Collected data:

■ ■ ■ ■

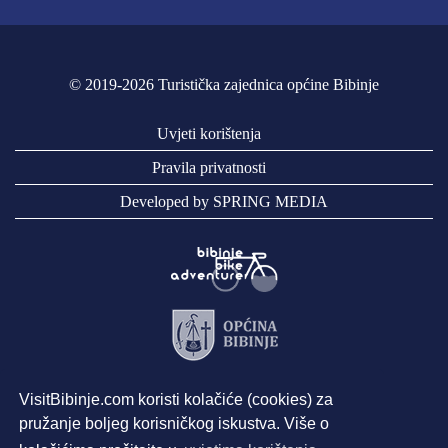
© 2019-2026 Turistička zajednica općine Bibinje
Uvjeti korištenja
Pravila privatnosti
Developed by SPRING MEDIA
VisitBibinje.com koristi kolačiće (cookies) za
pružanje boljeg korisničkog iskustva. Više o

■ ■ ■ ■

PROBLEM TO WORK ON :: The entries above need to be repeated in full, word for word. Skip the images.

SOLUTION ::
© 2019-2026 Turistička zajednica općine Bibinje
Uvjeti korištenja
Pravila privatnosti
Developed by SPRING MEDIA
VisitBibinje.com koristi kolačiće (cookies) za
pružanje boljeg korisničkog iskustva. Više o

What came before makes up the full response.